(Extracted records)
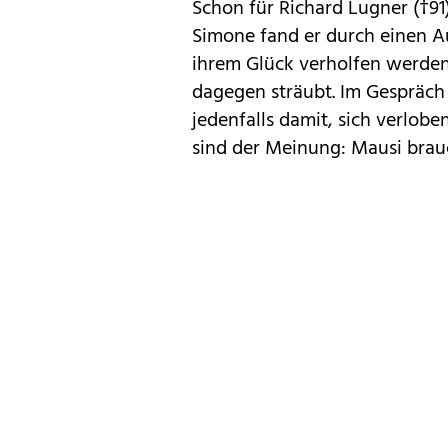
Schon für Richard Lugner (†91)
Simone fand er durch einen Auf
ihrem Glück verholfen werden,
dagegen sträubt. Im Gespräch 
jedenfalls damit, sich verlob
sind der Meinung: Mausi brau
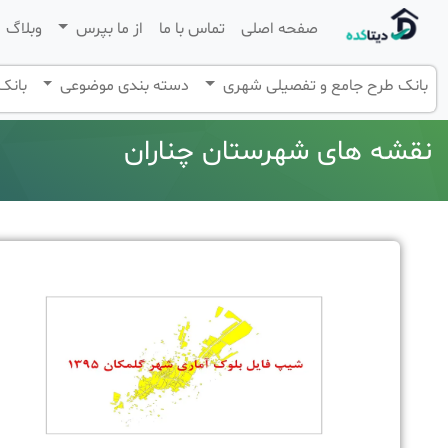
صفحه اصلی
تماس با ما
از ما بپرس
وبلاگ
بانک طرح جامع و تفصیلی شهری
دسته بندی موضوعی
بانک 
نقشه های شهرستان چناران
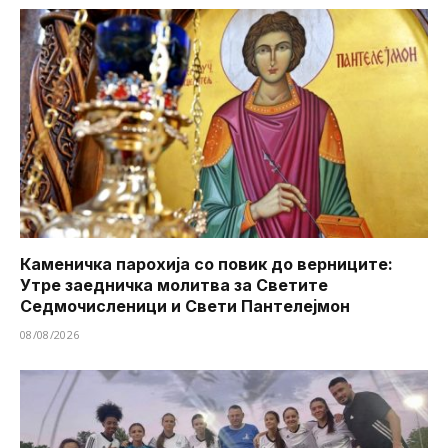
Каменичка парохија со повик до верниците:
Утре заедничка молитва за Светите
Седмочисленици и Свети Пантелејмон
08/08/2026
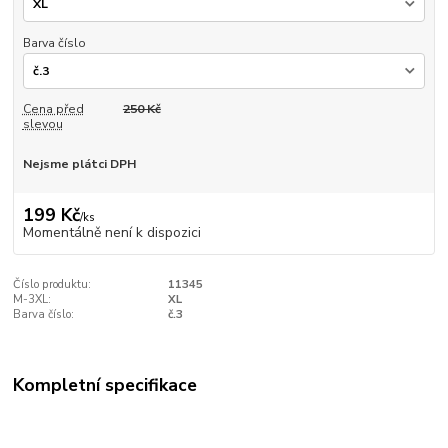
Barva číslo
Cena před
250 Kč
slevou
Nejsme plátci DPH
199 Kč
/
ks
Momentálně není k dispozici
Číslo produktu:
11345
M-3XL:
XL
Barva číslo:
č.3
Kompletní specifikace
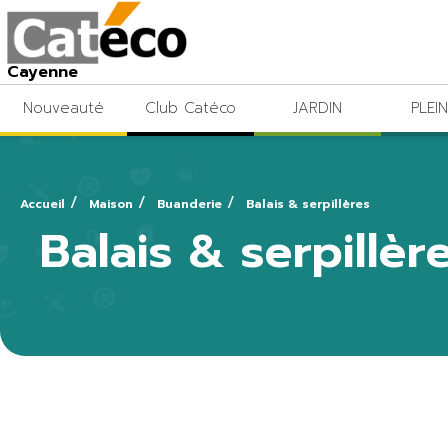
Cayenne
Nouveauté
Club Catéco
JARDIN
PLEIN
Accueil
Maison
Buanderie
Balais & serpillères
Balais & serpillèr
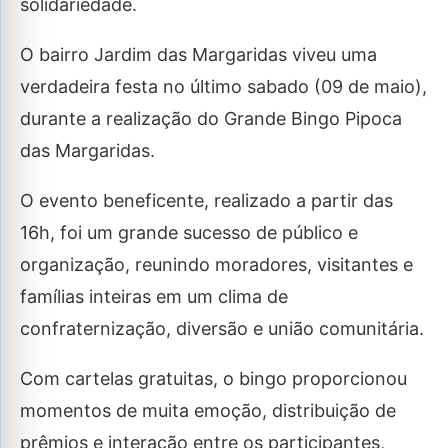
solidariedade.
O bairro Jardim das Margaridas viveu uma
verdadeira festa no último sabado (09 de maio),
durante a realização do Grande Bingo Pipoca
das Margaridas.
O evento beneficente, realizado a partir das
16h, foi um grande sucesso de público e
organização, reunindo moradores, visitantes e
famílias inteiras em um clima de
confraternização, diversão e união comunitária.
Com cartelas gratuitas, o bingo proporcionou
momentos de muita emoção, distribuição de
prêmios e interação entre os participantes,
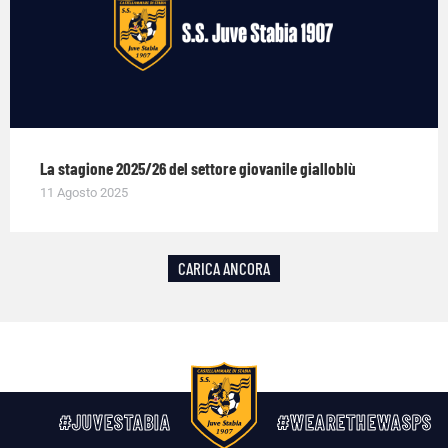
La stagione 2025/26 del settore giovanile gialloblù
11 Agosto 2025
CARICA ANCORA
#JUVESTABIA
#WEARETHEWASPS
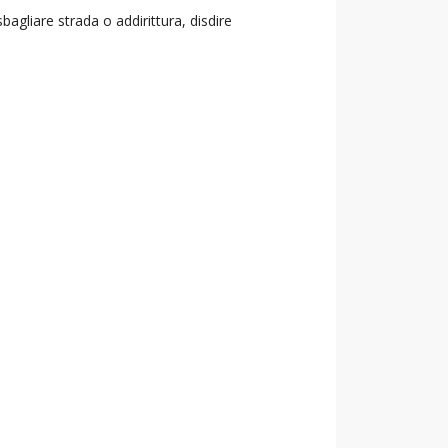
agliare strada o addirittura, disdire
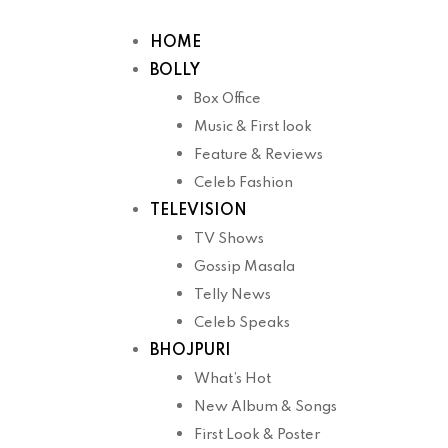
Skip
to
HOME
content
BOLLY
Box Office
Music & First look
Feature & Reviews
Celeb Fashion
TELEVISION
TV Shows
Gossip Masala
Telly News
Celeb Speaks
BHOJPURI
What’s Hot
New Album & Songs
First Look & Poster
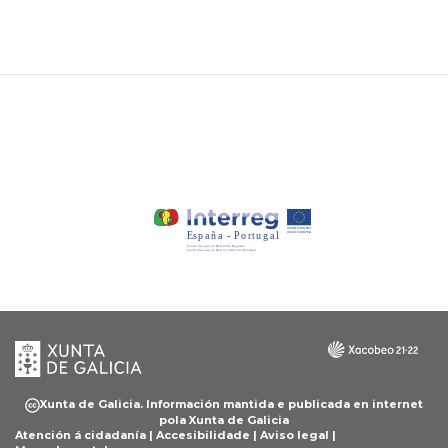
Xunta
Galicia
de
Galicia
Xunta de Galicia. Información mantida e publicada en internet
pola Xunta de Galicia
Atención á cidadanía
|
Accesibilidade
|
Aviso legal
|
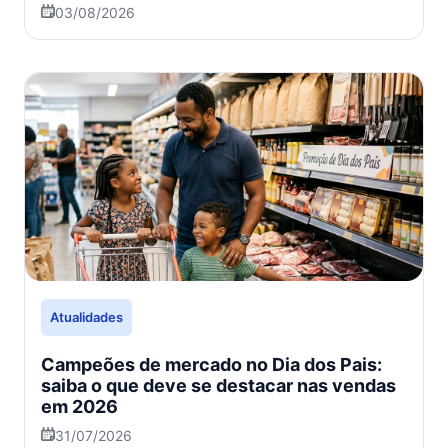
03/08/2026
Atualidades
Campeões de mercado no Dia dos Pais:
saiba o que deve se destacar nas vendas
em 2026
31/07/2026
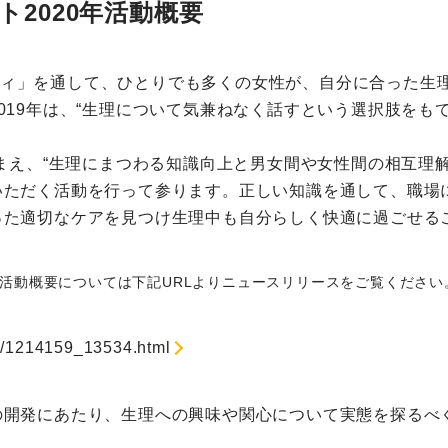
クト2020年活動概要
「ソフィ」を通して、ひとりでも多くの女性が、自分に合った
019年は、“生理について気兼ねなく話すという選択肢をも
踏まえ、“生理にまつわる知識向上と男女間や女性間の相互理
いただく活動を行って参ります。正しい知識を通して、職場
った適切なケアを見つけ生理中も自分らしく快適に過ごせる
おける活動概要については下記URLよりニュースリリースをご覧ください
0/1214159_13534.html
開発にあたり、生理への興味や関心について実態を探るべく、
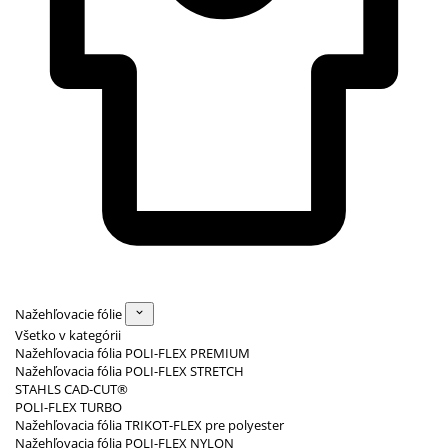
Nažehľovacie fólie
Všetko v kategórii
Nažehľovacia fólia POLI-FLEX PREMIUM
Nažehľovacia fólia POLI-FLEX STRETCH
STAHLS CAD-CUT®
POLI-FLEX TURBO
Nažehľovacia fólia TRIKOT-FLEX pre polyester
Nažehľovacia fólia POLI-FLEX NYLON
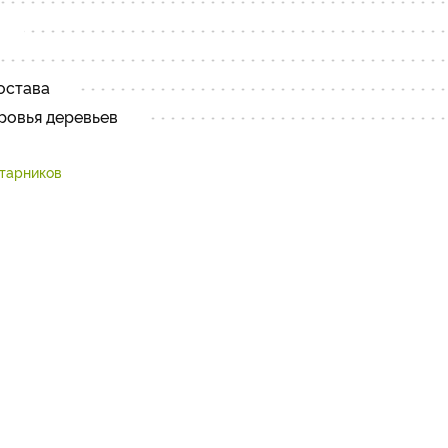
остава
ровья деревьев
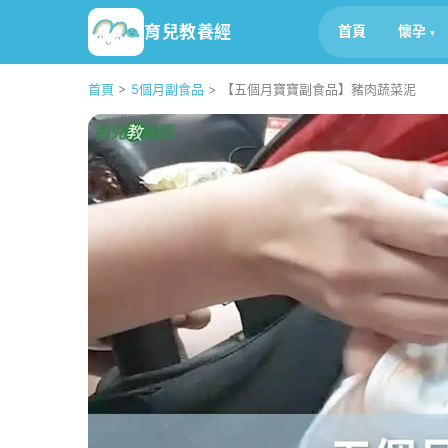
育兒教養經
首頁
懷孕
首頁
>
5個月副食品
>
【五個月寶寶副食品】豬肉蔬菜泥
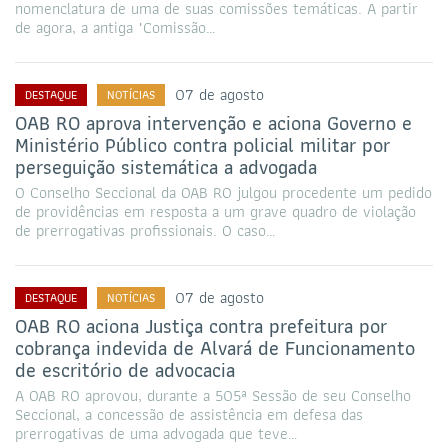
nomenclatura de uma de suas comissões temáticas. A partir
de agora, a antiga "Comissão…
07 de agosto
DESTAQUE
NOTÍCIAS
OAB RO aprova intervenção e aciona Governo e
Ministério Público contra policial militar por
perseguição sistemática a advogada
O Conselho Seccional da OAB RO julgou procedente um pedido
de providências em resposta a um grave quadro de violação
de prerrogativas profissionais. O caso…
07 de agosto
DESTAQUE
NOTÍCIAS
OAB RO aciona Justiça contra prefeitura por
cobrança indevida de Alvará de Funcionamento
de escritório de advocacia
A OAB RO aprovou, durante a 505ª Sessão de seu Conselho
Seccional, a concessão de assistência em defesa das
prerrogativas de uma advogada que teve…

■ THE PROBLEM: Repeat the data exactly in full, omitting its pictures.

■ ANSWER AREA:
Schon für Richard Lugner (†91)
Simone fand er durch einen Auf
ihrem Glück verholfen werden,
dagegen sträubt. Im Gespräch 
jedenfalls damit, sich verlob
sind der Meinung: Mausi brau
صفحه اصلی
تماس با ما
از ما بپرس
وبلاگ
بانک طرح جامع و تفصیلی شهری
دسته بندی موضوعی
بانک 
نقشه های شهرستان چناران
Каменичка парохија со повик до верниците:
Утре заедничка молитва за Светите
Седмочисленици и Свети Пантелејмон
08/08/2026
Barva číslo
Cena před
250 Kč
slevou
Nejsme plátci DPH
199 Kč
/
ks
Momentálně není k dispozici
Číslo produktu:
11345
M-3XL:
XL
Barva číslo:
č.3
Kompletní specifikace
Cayenne
Nouveauté
Club Catéco
JARDIN
PLEIN
Accueil
Maison
Buanderie
Balais & serpillères
Balais & serpillèr
solidariedade.
O bairro Jardim das Margaridas viveu uma
verdadeira festa no último sabado (09 de maio),
durante a realização do Grande Bingo Pipoca
das Margaridas.
O evento beneficente, realizado a partir das
16h, foi um grande sucesso de público e
organização, reunindo moradores, visitantes e
famílias inteiras em um clima de
confraternização, diversão e união comunitária.
Com cartelas gratuitas, o bingo proporcionou
momentos de muita emoção, distribuição de
prêmios e interação entre os participantes,
La stagione 2025/26 del settore giovanile gialloblù
11 Agosto 2025
CARICA ANCORA
#JUVESTABIA
#WEARETHEWASPS
agliare strada o addirittura, disdire
Skip
to
HOME
content
BOLLY
Box Office
Music & First look
Feature & Reviews
Celeb Fashion
TELEVISION
TV Shows
Gossip Masala
Telly News
Celeb Speaks
BHOJPURI
What’s Hot
New Album & Songs
First Look & Poster
Xunta
Galicia
de
Galicia
Xunta de Galicia. Información mantida e publicada en internet
pola Xunta de Galicia
Atención á cidadanía
|
Accesibilidade
|
Aviso legal
|
03/08/2026
Atualidades
Campeões de mercado no Dia dos Pais:
saiba o que deve se destacar nas vendas
em 2026
31/07/2026
クト2020年活動概要
「ソフィ」を通して、ひとりでも多くの女性が、自分に合った
019年は、“生理について気兼ねなく話すという選択肢をも
踏まえ、“生理にまつわる知識向上と男女間や女性間の相互理
いただく活動を行って参ります。正しい知識を通して、職場
った適切なケアを見つけ生理中も自分らしく快適に過ごせる
おける活動概要については下記URLよりニュースリリースをご覧ください
0/1214159_13534.html
開発にあたり、生理への興味や関心について実態を探るべく、
Nažehľovacie fólie
Všetko v kategórii
Nažehľovacia fólia POLI-FLEX PREMIUM
Nažehľovacia fólia POLI-FLEX STRETCH
STAHLS CAD-CUT®
POLI-FLEX TURBO
Nažehľovacia fólia TRIKOT-FLEX pre polyester
Nažehľovacia fólia POLI-FLEX NYLON
остава
ровья деревьев
育兒教養經
首頁
懷孕
首頁
>
5個月副食品
>
【五個月寶寶副食品】豬肉蔬菜泥
nomenclatura de uma de suas comissões temáticas. A partir
de agora, a antiga "Comissão…
07 de agosto
DESTAQUE
NOTÍCIAS
OAB RO aprova intervenção e aciona Governo e
Ministério Público contra policial militar por
perseguição sistemática a advogada
O Conselho Seccional da OAB RO julgou procedente um pedido
de providências em resposta a um grave quadro de violação
de prerrogativas profissionais. O caso…
07 de agosto
DESTAQUE
NOTÍCIAS
OAB RO aciona Justiça contra prefeitura por
cobrança indevida de Alvará de Funcionamento
de escritório de advocacia
A OAB RO aprovou, durante a 505ª Sessão de seu Conselho
Seccional, a concessão de assistência em defesa das
prerrogativas de uma advogada que teve…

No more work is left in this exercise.